今日の社説

2016/07/25 02:14

増えるクルーズ船 街の魅力に見合う金沢港に

 金沢港に入るクルーズ船の増加が著しい。今年はこれまでで最も多い30回の寄港が予定されている。来年はイタリアの1社だけで32回の寄港が決まり、今年の最多記録を更新する見通しになっている。

 金沢港でクルーズ船の寄港が増えるのは港から観光地が近いからだろう。船を下りてから移動に多くの時間をかけなくても、城下町の歴史や文化、食を堪能できる。北陸新幹線の金沢駅に近く、道路事情の改善が進んだことで周辺の観光地も訪ねやすくなった。

 富山県は金沢港に入るクルーズ船の乗客にとっても魅力的な訪問先に見えるのではないだろうか。金沢港から人を呼び込む方策を考えることは、地域経済にとってマイナスにはならないだろう。世界遺産の五箇山合掌造り集落や立山黒部アルペンルートなどの観光資源を生かして、クルーズ船観光の活力を取り込みたい。

 金沢港の課題は背後に広がる街の魅力に比べて、港の施設や景観が見劣りすることである。城下町の風情を期待してきたクルーズ船の乗客は港に下り立ったときに、どのような印象を抱くのだろうか。街の魅力や風格に見合うように港の整備を加速する時期に来ているのではないか。

 政府が近く策定する経済対策では訪日外国人を増やすための具体策として、クルーズ船が入る港の整備が盛り込まれる。この機会を生かして金沢港の機能を強化する必要がある。

 金沢港では大型クルーズ船は客船用の無量寺埠頭(ふとう)に接岸できず、貨物船用の埠頭を利用している。今年度から始まる無量寺埠頭の再整備を急がなければならない。

 乗客を受け入れる施設の整備も課題である。旅客ターミナルの機能を担う金沢みなと会館は手狭で老朽化が進んでおり、役割を十分に果たしているとは言い難い。夜間が暗い現状も改善を要する。海の玄関口として見劣りのする状態がこの先も続くのは、好ましくないだろう。

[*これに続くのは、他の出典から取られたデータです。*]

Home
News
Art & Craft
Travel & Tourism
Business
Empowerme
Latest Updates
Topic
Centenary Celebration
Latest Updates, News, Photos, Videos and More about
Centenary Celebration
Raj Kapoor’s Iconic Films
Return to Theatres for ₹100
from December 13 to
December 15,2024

 金沢港は2020年に開港から50年を迎える。東京五輪・パラリンピックの開催時期と重なる節目に向けて、施設を拡充し、景観を整える必要性が高まっている。

国連事務総長選 現体制の評価も踏まえて

 国連安全保障理事会で、新しい事務総長の選考作業が本格的に始まった。今年末で任期満了となる潘基文事務総長の後任候補として現在、12人が名乗りを上げている。「ストローポール」と呼ばれる安保理の非公式投票を繰り返して候補者が絞り込まれるが、戦後の国際秩序が大きく揺れ動くなか、「国連の理想の象徴」というにふさわしい有能な事務総長を選んでもらいたい。

 次期事務総長の選考に当たっては、2期10年にわたって国連組織を率いた潘氏に対する国際的な評価を踏まえる必要もあろう。事務総長は国連行政組織の最高責任者であり、国際平和を脅かす重大な問題について、安保理に注意を促す権限を持ち、独自に調停に乗り出すこともできる。歴代事務総長には、大国の圧力に左右されぬ独立性と中立性を維持しながら、国際和平の実現に指導力を発揮した人が少なくない。

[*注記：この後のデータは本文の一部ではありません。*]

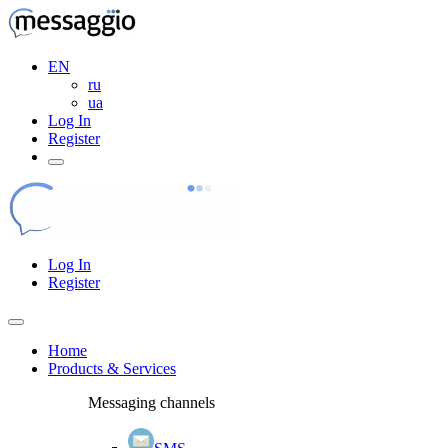
EN
ru
ua
Log In
Register
Log In
Register
Home
Products & Services
Messaging channels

 これに対して、潘氏に対する国連外交筋などの評価は概して芳しくなく、存在感も業績も乏しいと言わざるを得ない。シリアのアサド政権による大量虐殺では、積極的に役割を果たそうとしなかったため、中東関係国の失望を買い、国連内部では「縁故主義」の人事を批判されるなど、マイナス評価が多い。中国が昨年実施した抗日戦争勝利70年記念行事に参加するなど、事務総長として中立性に反する言動も目についた。

 事務総長としての力量不足を指摘される潘氏が2期続けられたのは、安保理常任理事国がうとましく思うほどの指導力を発揮しなかったことが一因といった皮肉な見方もなされる。後任事務総長は、国連の理想の体現者として広く尊敬される人物であってほしい。

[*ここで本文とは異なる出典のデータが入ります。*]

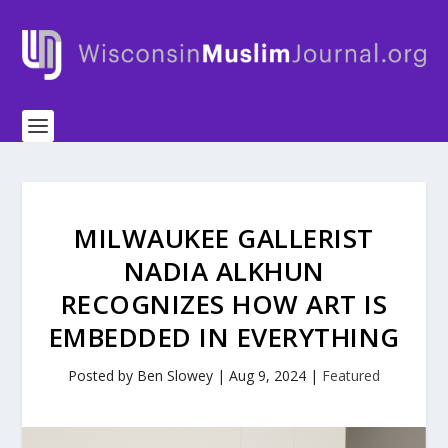
MILWAUKEE GALLERIST
NADIA ALKHUN
RECOGNIZES HOW ART IS
EMBEDDED IN EVERYTHING
Posted by
Ben Slowey
|
Aug 9, 2024
|
Featured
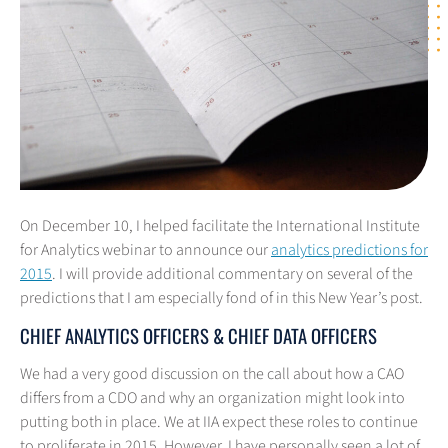
On December 10, I helped facilitate the International Institute
for Analytics webinar to announce our
analytics predictions for
2015
. I will provide additional commentary on several of the
predictions that I am especially fond of in this New Year’s post.
CHIEF ANALYTICS OFFICERS & CHIEF DATA OFFICERS
We had a very good discussion on the call about how a CAO
differs from a CDO and why an organization might look into
putting both in place. We at IIA expect these roles to continue
to proliferate in 2015. However, I have personally seen a lot of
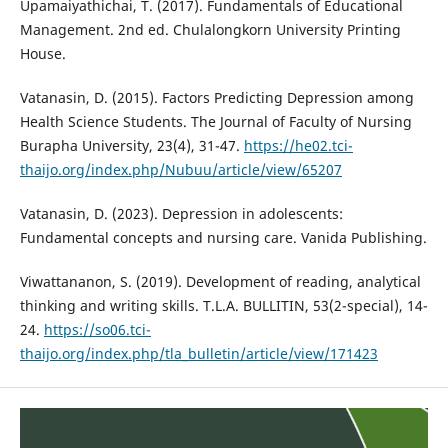
Upamaiyathichai, T. (2017). Fundamentals of Educational
Management. 2nd ed. Chulalongkorn University Printing
House.
Vatanasin, D. (2015). Factors Predicting Depression among
Health Science Students. The Journal of Faculty of Nursing
Burapha University, 23(4), 31-47.
https://he02.tci-
thaijo.org/index.php/Nubuu/article/view/65207
Vatanasin, D. (2023). Depression in adolescents:
Fundamental concepts and nursing care. Vanida Publishing.
Viwattananon, S. (2019). Development of reading, analytical
thinking and writing skills. T.L.A. BULLITIN, 53(2-special), 14-
24.
https://so06.tci-
thaijo.org/index.php/tla_bulletin/article/view/171423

 事務総長ポストは国連が定める世界5地域の持ち回りが慣例で、安保理の「密室選挙」で選ばれることに批判も根強い。このため、今回の事務総長選では候補者に対する公聴会が初めて開かれた。事務総長を実質的に決めるのは5常任理事国であるが、従来より開かれた形にした選考方法の改善がより良い事務総長の誕生につながるよう望みたい。